Yes, it really is that simple: upgrade and go. The least used or understood database for me turned out to be the simplest to upgrade - excellent!

#Improvements

As with many things, upgrades are a part of life and there’s no way around them. Sure you can bury your head in the sand, firewall off your application and hope nothing bad happens, but it just takes 1 log4shell-level event for your castle to come crashing down.

And of course, that’s not to say anything about the new features and improvements which often come from newer versions. Newer database engines often come with a flurry of performance optimizations, storage improvements and syntax features, many of which require little to no input from the application developers.

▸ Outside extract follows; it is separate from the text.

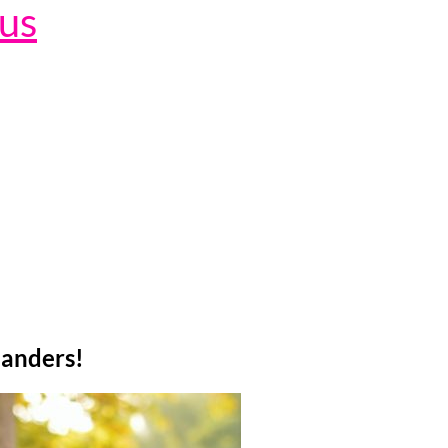
lus
anders!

New is always better, apparently

Of course, before you go around blindly upgrading, you should check the application actually supports the versions you’re upgrading too. Usually it’s fine, and a quick smoke test should uncover most issues, but it’s something to watch out for. I was caught out by Nextcloud and had to recover from a backup, as it turns Nextcloud still doesn’t officially support greater than MariaDB 10.5, for some reason, but that might also need some more playing.

With some containers, you may feel like it’s ok to just pin :latest and move on - databases should not be one of them. More often than not, a database will refuse to start up if its storage is the wrong version, leading to unexpected downtime and annoyances. Personally, I pin to wherever the breaking change boundary is (for postgres this is major versions, for MariaDB it seems to be minor versions), resulting in postgres:14-alpine (which pins postgres to version 14, and uses the alpine-variant of the container). This way when I run my weekly updates, any patch or underlying OS upgrades are applied automatically, security fixes and all.